All the state storage options you need.
Responsive extends Kafka Streams to use traditional Databases like MongoDB and Cassandra as state stores, as well as Responsive's cloud-native store, RS3. Learn more about how you can benefit from a disaggregated state architecture for your Kafka Streams applications.
Responsive Platform separates storage from compute as a means of improving operations without sacrificing transactional semantics and without imposing a performance penalty.
The problems with embedding RocksDB in Kafka Streams
Historically, Kafka Streams bundled storage locally on compute nodes by providing RocksDB based implementations of state stores. While storage on the compute nodes was not required to be durable (it could be recovered from a changelog topic in Kafka), performance necessitated storage to be persistent across restarts. The motivation for such a design was clear at the time: most deployments of Kafka Streams were running without access to the public cloud, and keeping the library free of external dependencies other than Kafka made it uniquely easy to deploy.
The limitations of coupling compute with storage are well known:
- Sizing your nodes becomes more of an art than a science, and many Kafka Streams deployments in the wild tend to overprovision on both to ensure that neither limitation is met.
- Elastic scaling is impossible since new nodes must bootstrap storage before they can become operational.
- Recovering from a fault or rebalancing is a challenge for the same reason as above.
You can read more about these limitations in this blog post.
Over time, the Kafka Streams developers have come up with elegant improvements to these problems: standby and warmup replicas, incremental rebalancing, sticky task assignment... the list goes on.
However, Responsive takes a different approach to solving this class of problems in Kafka Streams by improving the underlying architecture to separate compute and storage - effectively eliminating these concerns in one fell swoop.
Remote Storage Requirements
As managed services in the cloud have become mission-critical for many businesses, the original design goal of keeping Kafka Streams free of external dependencies holds less weight.

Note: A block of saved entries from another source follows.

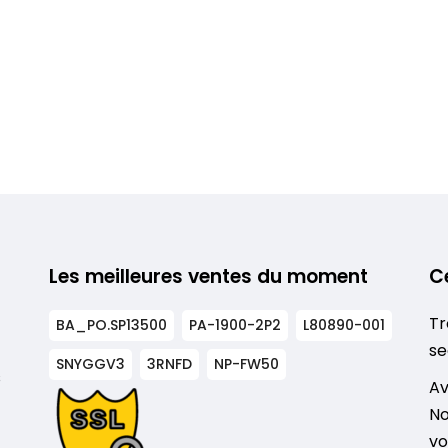
Les meilleures ventes du moment
C
Tr
BA_PO.SP13500
PA-1900-2P2
L80890-001
se
SNYGGV3
3RNFD
NP-FW50
s
Av
No
vo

To take advantage of this new paradigm, we built our storage solution to leverage existing distributed databases that are available in all public clouds such as MongoDB and ScyllaDB, as well as our very own RS3.

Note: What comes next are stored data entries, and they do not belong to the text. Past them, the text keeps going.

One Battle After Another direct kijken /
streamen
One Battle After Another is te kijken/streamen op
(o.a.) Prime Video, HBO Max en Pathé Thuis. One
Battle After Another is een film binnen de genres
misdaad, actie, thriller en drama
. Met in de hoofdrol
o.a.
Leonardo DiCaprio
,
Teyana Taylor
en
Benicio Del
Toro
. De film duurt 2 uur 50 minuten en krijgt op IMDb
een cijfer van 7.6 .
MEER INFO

We selected these databases because the meet the following requirements:
- Can execute common state store operations efficiently such as Key-Value reads and range scans
- Provide atomic operations that allow us to implement
exactly_once_v2
processing guarantees - Are available in AWS, GCP and Azure
- Are battle-tested and come out of the box with world-class scalability, durability and fault-tolerance
Just as Kafka Streams must solve many tough problems despite delegating the storage layer to RocksDB, Responsive has developed solutions that ensure these databases operate well in the context of Kafka Streams. T
Benefits of disaggregated state storage
Instant Restoration and Rebalances
With a RocksDB-based deployment of Kafka Streams, restarting a node that has both a RocksDB store and a checkpoint file is easy: the application will know where from the changelog to start reading from and skip to that point before starting restoration.
Responsive's remote storage takes inspiration from that strategy, and makes it apply to any node - including those that don't have a checkpoint file. The latest offset stored in the remote storage is stored beside the remote store, so any new node can pick up from there.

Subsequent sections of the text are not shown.